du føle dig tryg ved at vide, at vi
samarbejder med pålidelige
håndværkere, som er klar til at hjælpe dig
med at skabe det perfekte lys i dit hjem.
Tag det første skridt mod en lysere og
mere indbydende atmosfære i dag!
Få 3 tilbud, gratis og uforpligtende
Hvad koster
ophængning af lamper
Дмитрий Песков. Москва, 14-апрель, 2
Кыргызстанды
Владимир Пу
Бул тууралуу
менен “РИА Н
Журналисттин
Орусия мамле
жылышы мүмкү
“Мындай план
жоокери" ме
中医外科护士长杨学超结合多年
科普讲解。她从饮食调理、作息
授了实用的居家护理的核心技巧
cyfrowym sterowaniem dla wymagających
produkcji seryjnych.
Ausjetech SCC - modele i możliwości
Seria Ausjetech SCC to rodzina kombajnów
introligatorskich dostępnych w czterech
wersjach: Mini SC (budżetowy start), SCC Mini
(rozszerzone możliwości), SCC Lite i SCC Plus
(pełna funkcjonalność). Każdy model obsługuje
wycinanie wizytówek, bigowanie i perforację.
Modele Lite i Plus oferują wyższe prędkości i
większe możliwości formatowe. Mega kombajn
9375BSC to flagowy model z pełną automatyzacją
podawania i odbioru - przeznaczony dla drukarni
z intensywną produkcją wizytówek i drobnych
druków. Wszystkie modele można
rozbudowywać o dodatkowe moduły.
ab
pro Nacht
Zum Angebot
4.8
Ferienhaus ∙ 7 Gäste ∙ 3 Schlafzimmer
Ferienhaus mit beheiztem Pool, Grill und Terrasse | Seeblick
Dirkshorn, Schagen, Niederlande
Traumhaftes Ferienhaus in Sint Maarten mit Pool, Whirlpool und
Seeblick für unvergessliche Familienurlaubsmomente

────

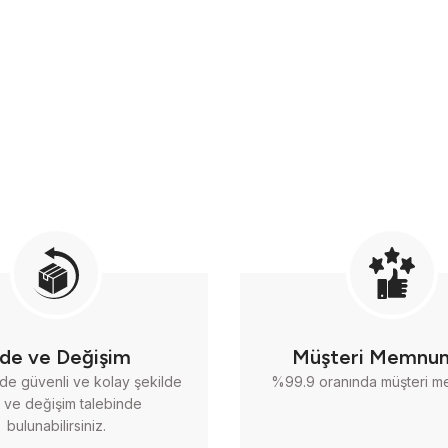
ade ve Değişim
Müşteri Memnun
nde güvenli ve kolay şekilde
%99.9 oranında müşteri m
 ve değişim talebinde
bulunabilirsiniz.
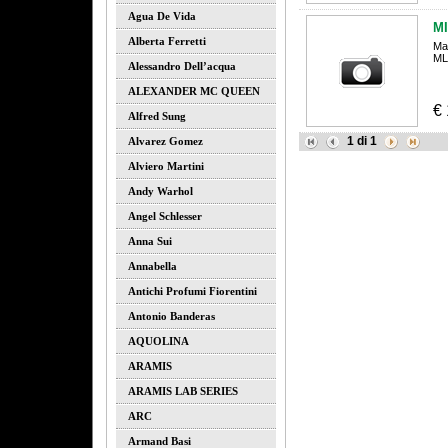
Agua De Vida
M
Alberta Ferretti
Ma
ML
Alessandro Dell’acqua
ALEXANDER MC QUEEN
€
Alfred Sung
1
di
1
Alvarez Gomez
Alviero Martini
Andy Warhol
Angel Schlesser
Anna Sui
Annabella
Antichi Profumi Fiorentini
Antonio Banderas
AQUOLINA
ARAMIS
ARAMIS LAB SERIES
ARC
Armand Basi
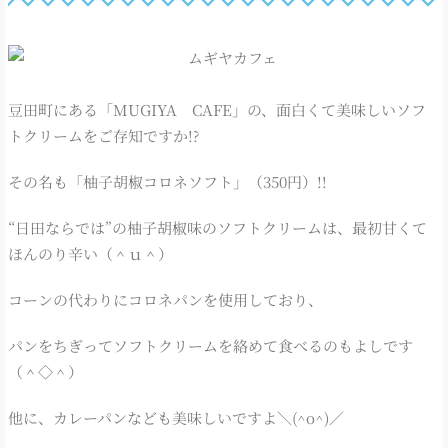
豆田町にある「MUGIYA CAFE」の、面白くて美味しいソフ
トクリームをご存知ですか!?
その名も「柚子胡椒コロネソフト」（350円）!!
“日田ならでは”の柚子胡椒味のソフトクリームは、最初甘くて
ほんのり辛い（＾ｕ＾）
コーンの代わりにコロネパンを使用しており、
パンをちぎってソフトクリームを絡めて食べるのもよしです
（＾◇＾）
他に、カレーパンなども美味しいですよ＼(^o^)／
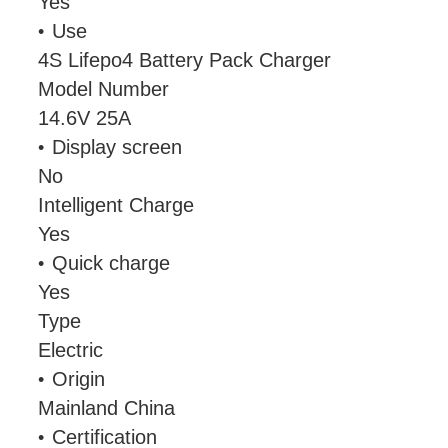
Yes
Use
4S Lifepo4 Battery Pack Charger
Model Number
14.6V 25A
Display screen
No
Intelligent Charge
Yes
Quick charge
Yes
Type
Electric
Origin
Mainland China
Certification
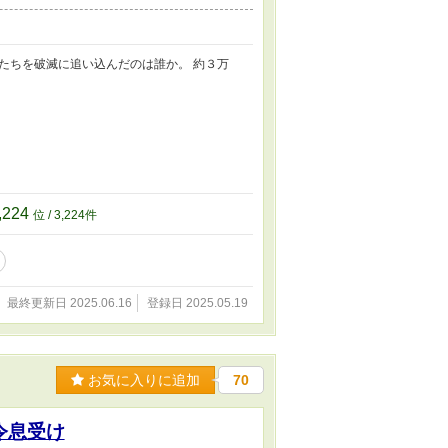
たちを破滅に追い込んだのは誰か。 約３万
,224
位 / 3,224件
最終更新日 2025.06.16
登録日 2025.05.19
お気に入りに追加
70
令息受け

────

PROBLEM TO SOLVE => In the listing above, find the line containing "du føle dig tryg ved at vide, at vi" and the line containing "Hvad koster", then retype both and every line between them exactly, with nothing else.

RESULT OF THE TASK =>
du føle dig tryg ved at vide, at vi
samarbejder med pålidelige
håndværkere, som er klar til at hjælpe dig
med at skabe det perfekte lys i dit hjem.
Tag det første skridt mod en lysere og
mere indbydende atmosfære i dag!
Få 3 tilbud, gratis og uforpligtende
Hvad koster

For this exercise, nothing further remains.